新たな高みを目指して約1年をかけ自らのスタイルを見つめ直した渾身の力作がここに誕生

INTERVIEW

――昨年から今年にかけて、かなりたくさんのフェスに出演しましたね。

タナカヒロキ:僕ら、結成当初からフェスに出たいと思ってやってきたので、やっぱり無意識にテンションが上がりますね、フェスは。

――とくに印象に残ったフェスは?

タナカ:2008年ですけど、<RISING SUN ROCK FESTIVAL 2008>ですね。もともと出たかったフェスでもあるんで、出させてもらってうれしかったし、あそこはフェスとして独特の空気があるような気がするんです。お客さんもそうだし、ステージも、ほかの対バンさんも。

アサカワヒロ:僕は長崎の<Sky Jamboree'09>が印象に残ってます。出身が熊本なんで、高校生の時にお客さんとして見に行ってたフェスなんです。そのステージに立ってライヴができたっていうのは感動でしたね。今まではお客さん側から見ていたけど、初めてステージからの景色を見られたし。

ヤマモトシンタロウ:僕はB'zさんが出てた去年の<SUMMER SONIC>。B'zさんは、僕がバンドを始めたころからずっと聴いててコピーしたりしてたんです。中学生のときにドームに見に行ったこともあるし、最近でも名古屋とかで見たんですけど、フェスでのB'zはやっぱり特別で、もうとんでもなかった。他のアーティストさんとは盛り上がり方も違ってましたね。やっぱりそういう憧れのアーティストと一緒に出るって特別な感じでした。

カナタタケヒロ:<SPACE SHOWER SWEET LOVE SHOWER 2008>ですかね。ステージから落ちちゃったんで(笑)。その日コンタクトレンズを忘れちゃって、メガネだと吹っ飛ぶだけだから、もう裸眼でやったんです。ステージの前に行って盛り上げようと思ったら前の端がわからなくて落ちちゃった。

――ケガはしなかったの?

カナタ:しました、ステージに戻るときに(笑)。ステージが意外に高かったんで這い上がるのが大変だったんです。気付いたら足が血だらけ(笑)。

――今回の2ndアルバム『Mother ship』は1年がかりで完成したそうですが、曲作りはフェスやライヴの合間に?
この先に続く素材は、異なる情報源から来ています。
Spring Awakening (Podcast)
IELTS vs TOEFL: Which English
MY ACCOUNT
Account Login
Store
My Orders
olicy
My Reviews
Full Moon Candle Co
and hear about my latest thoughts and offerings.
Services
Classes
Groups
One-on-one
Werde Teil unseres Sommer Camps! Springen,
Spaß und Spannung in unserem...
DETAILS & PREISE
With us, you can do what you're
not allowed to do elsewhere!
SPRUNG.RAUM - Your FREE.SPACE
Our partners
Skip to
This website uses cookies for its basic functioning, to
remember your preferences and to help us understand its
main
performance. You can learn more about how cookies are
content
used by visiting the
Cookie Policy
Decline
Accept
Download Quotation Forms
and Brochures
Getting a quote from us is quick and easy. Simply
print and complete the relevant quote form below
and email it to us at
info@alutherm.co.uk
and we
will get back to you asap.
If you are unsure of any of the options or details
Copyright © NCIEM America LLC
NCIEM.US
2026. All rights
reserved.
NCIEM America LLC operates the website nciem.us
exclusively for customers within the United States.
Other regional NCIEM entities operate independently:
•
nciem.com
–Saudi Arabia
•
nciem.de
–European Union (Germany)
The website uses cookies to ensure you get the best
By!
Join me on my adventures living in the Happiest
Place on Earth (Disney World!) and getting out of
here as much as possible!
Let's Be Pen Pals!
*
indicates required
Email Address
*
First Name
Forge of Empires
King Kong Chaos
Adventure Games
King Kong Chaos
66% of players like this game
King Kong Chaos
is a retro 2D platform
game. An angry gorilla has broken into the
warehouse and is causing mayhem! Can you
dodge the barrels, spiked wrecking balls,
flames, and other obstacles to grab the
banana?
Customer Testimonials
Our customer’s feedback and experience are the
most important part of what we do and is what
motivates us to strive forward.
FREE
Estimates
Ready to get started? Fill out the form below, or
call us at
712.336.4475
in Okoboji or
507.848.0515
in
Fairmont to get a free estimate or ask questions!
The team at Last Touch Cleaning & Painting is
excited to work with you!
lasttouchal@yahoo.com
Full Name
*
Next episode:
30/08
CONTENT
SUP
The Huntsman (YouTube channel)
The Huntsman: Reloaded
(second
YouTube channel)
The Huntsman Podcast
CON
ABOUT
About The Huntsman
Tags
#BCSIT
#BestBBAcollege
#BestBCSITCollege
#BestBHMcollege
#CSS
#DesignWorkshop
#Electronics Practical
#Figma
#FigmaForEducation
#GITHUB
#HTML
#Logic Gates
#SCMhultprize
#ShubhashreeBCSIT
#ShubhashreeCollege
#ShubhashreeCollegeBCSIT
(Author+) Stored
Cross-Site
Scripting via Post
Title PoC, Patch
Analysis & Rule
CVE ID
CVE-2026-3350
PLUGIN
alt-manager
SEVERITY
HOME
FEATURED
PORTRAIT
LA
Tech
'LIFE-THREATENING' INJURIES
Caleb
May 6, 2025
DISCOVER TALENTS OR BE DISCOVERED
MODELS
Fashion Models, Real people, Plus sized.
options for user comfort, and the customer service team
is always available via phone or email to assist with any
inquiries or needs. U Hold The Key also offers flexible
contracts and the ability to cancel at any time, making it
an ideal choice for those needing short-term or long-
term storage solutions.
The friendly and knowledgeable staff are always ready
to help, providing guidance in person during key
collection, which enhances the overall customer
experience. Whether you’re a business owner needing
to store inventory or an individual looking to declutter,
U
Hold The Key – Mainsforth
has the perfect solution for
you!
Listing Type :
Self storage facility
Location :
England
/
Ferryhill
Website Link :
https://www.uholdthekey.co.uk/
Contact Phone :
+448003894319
カナタ:いや、むしろこの1年は、ほぼこのアルバムのために曲を作ってたという感じですね。フェスに出たりライヴもやってはいたんですけど、9割は曲作り。

――lego big morlって基本的にはライヴバンドだから、曲作りばかりやってるとライヴやりたくてウズウズしてたのでは?

カナタ:いや、そうでもないんですよ。1stアルバムのときのスタイルはもういいかな、って思い始めていた時期だったんで。自分たちの新しいスタイルを早く見つけたいと思っていたから、ライヴをやりたいというより早く次のモノを作りたいという感じでした。
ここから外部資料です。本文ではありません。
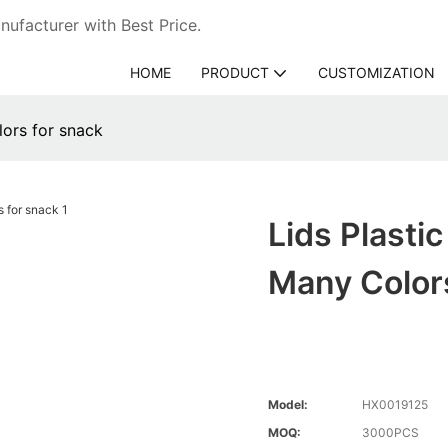
ufacturer with Best Price.
HOME
PRODUCT
CUSTOMIZATION
lors for snack
Lids Plasti
Many Color
Model:
HX0019125
MOQ:
3000PCS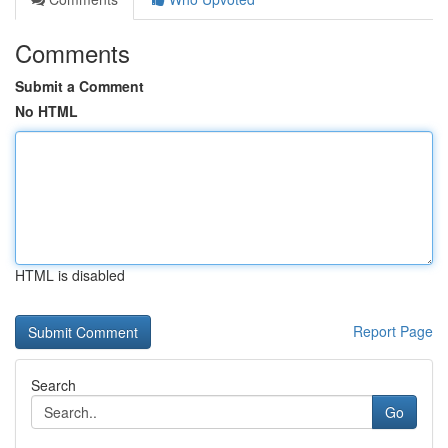
Comments
Submit a Comment
No HTML
HTML is disabled
Report Page
Search
Go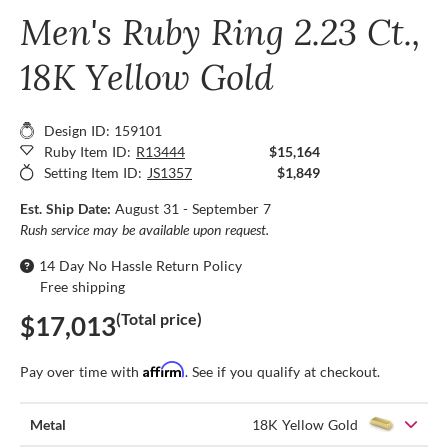
Men's Ruby Ring 2.23 Ct.,
18K Yellow Gold
Design ID: 159101
Ruby Item ID:
R13444
$15,164
Setting Item ID:
JS1357
$1,849
Est. Ship Date:
August 31 - September 7
Rush service may be available upon request.
14 Day No Hassle Return Policy
Free shipping
(Total price)
$17,013
Affirm
Pay over time with
. See if you qualify at checkout.
Metal
18K Yellow Gold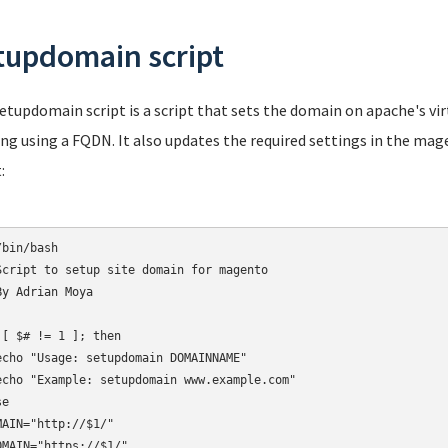
tupdomain script
etupdomain script is a script that sets the domain on apache's virt
ng using a FQDN. It also updates the required settings in the mag
:
bin/bash

Script to setup site domain for magento

By Adrian Moya

 [ $# != 1 ]; then

echo "Usage: setupdomain DOMAINNAME"

echo "Example: setupdomain www.example.com"

e

MAIN="http://$1/"

OMAIN="https://$1/"
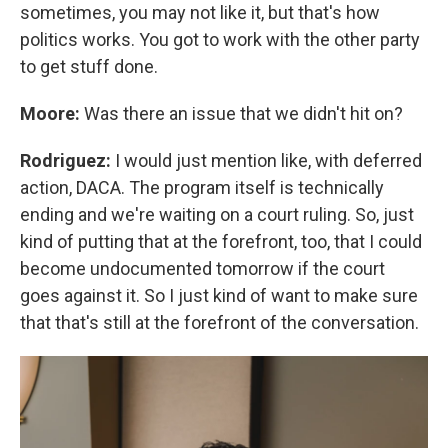
sometimes, you may not like it, but that's how
politics works. You got to work with the other party
to get stuff done.
Moore:
Was there an issue that we didn't hit on?
Rodriguez:
I would just mention like, with deferred
action, DACA. The program itself is technically
ending and we're waiting on a court ruling. So, just
kind of putting that at the forefront, too, that I could
become undocumented tomorrow if the court
goes against it. So I just kind of want to make sure
that that's still at the forefront of the conversation.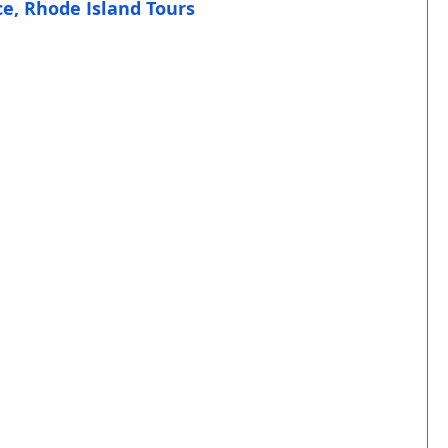
e, Rhode Island Tours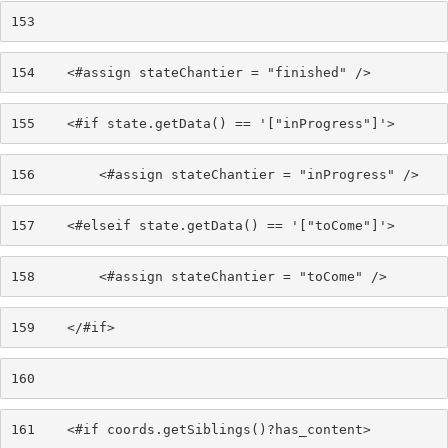
153
154
    <#assign stateChantier = "finished" /> 
155
    <#if state.getData() == '["inProgress"]'> 
156
        <#assign stateChantier = "inProgress" /> 
157
    <#elseif state.getData() == '["toCome"]'> 
158
        <#assign stateChantier = "toCome" /> 
159
    </#if> 
160
161
    <#if coords.getSiblings()?has_content> 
――ということは、今回は1stとはかなり違ったアルバムを作ろうと思っていたんですか?

カナタ:どういうアルバムとかいう具体的なイメージはなかったんですけど、色々なジャンルに挑戦していきたいというのはありました。今までのスタイルから脱却したい、そのためにはどうするかということを考えてました。以前は視野が狭かったというか、近すぎるところを目指してたような気がしたんです。でも目指すのはそこじゃないなと。そこはもうやってる人がたくさんいるから、違うものを目指したいと思ったんです。

――でも以前のlego big morlのサウンドも、色々な音楽を取り入れているという印象がありましたが。
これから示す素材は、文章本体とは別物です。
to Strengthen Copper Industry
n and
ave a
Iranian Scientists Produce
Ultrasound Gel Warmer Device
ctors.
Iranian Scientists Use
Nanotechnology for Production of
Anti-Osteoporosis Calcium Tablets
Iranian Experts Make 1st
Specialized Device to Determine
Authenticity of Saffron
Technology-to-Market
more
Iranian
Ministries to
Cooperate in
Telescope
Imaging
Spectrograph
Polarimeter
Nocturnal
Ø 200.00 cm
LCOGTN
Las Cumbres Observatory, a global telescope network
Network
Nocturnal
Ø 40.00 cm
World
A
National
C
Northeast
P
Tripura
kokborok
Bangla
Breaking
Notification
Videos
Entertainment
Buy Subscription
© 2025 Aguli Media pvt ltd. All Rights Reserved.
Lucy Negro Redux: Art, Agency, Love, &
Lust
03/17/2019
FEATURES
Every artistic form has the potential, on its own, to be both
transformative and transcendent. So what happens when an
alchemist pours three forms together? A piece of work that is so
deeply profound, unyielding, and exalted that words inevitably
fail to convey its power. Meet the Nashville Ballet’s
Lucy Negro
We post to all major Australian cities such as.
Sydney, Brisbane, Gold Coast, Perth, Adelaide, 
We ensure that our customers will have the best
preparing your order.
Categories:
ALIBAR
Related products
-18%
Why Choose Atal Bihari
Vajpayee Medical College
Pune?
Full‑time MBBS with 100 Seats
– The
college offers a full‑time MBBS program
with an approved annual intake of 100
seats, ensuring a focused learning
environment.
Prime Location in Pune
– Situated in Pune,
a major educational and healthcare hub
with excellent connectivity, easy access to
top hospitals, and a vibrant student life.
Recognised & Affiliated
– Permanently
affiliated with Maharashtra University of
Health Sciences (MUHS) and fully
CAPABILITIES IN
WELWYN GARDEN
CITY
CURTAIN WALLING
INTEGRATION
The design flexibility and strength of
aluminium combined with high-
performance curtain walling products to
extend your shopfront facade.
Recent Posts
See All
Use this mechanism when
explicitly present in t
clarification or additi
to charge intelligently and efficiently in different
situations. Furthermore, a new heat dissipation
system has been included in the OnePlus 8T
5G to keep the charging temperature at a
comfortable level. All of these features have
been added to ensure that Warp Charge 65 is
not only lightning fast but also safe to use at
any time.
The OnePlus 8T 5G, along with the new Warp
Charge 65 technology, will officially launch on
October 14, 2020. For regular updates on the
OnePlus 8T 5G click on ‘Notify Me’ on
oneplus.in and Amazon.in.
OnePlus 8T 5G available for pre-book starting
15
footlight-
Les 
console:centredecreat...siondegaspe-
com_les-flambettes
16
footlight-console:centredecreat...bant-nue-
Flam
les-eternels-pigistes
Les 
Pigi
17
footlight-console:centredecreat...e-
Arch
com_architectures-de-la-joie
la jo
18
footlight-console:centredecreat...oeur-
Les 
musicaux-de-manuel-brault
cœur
カナタ:いや、そうでもなかったんですよ。前は、昔の音楽とかを聴ける耳を持ってなかったと思うんです。とくにロックに関して。それで今回は色々な音楽を聴こうと思って、聴き始めたら良さがわかってきた。この人らはこういうのを聴いてたんや、みたいに辿っていって色々勉強になりましたね。

――『Mother ship』というタイトルは、“今後の活動の中で迷ったときに戻れる場所”といえる大切な作品に仕上がった、という意味でつけたそうですね?

カナタ:そうなんです。今のlego big morlサウンドの決定版、みたいな存在になったと言えると思います。

タナカ:みんなが一つのモノのためにできている気がしますね。メンバーそれぞれの演奏だったりフレーズだったりが、曲のため、歌のためにやれたというか。そういうのが今回大きかったと思います。

――確かにみんな演奏がすごくオトナっていう感じで洗練されたサウンドだし、抑えが効いてるというか、プレイヤーとしてのエゴがなく曲のために演奏してるのがよくわかります。

カナタ:そうですね。今回はあまりガツガツ行かなかったかも。サスティーンというか、楽器の伸びとか弦の振動してるところとかを大事にしてやった感じです。今までは隙間を埋めようとしてたんだけど、余韻っていうのかな、そういうのを大切にしたいと思ってたんです。

――話は逸れるけど、このアルバムがlego big morlというバンドにとって迷った時戻れる場所だとすると、4人にとって個人的に戻れる場所、それぞれにとっての“Mother ship”ってどんなところ?

タナカ:やっぱり大阪、というか実家。というか実家にいる犬、かな。あれ? この話あまり面白くない(笑)。えーと、キンタ(※カナタの愛称)はクルマじゃない? 実家の。

カナタ:おお正解、今本当にそう考えてた(笑)。今回、一番苦労したのはスタジオで作業することで、それがもう僕には苦痛で苦痛で。僕は基本的にクルマの中で曲を作るんですよね。今回それを意識して作れたのが「東京リュックサック」という曲なんです。だからもっと言えば、僕にとってはこの曲が帰ってこれるところ、みたいな曲なのかも。

アサカワ:僕は大阪のライヴハウスですね。どこか一つの店ではなくて、今まで出てた色々なライヴハウス。友達に会うのも楽しいし、お世話になった店長さんとかもいるし。久しぶりに行くと落ち着きますね。

ヤマモト:このメンバーといるとき、ですね。一緒に東京に出てきた4人だし、もちろん東京にも友達はいるけど、この4人でいるときが一番落ち着く。音楽をヌキにしても一番の友達なんで、相談とか言いやすいし。

カナタ:何? 一人だけ男の中の男みたいなエエ話(笑)。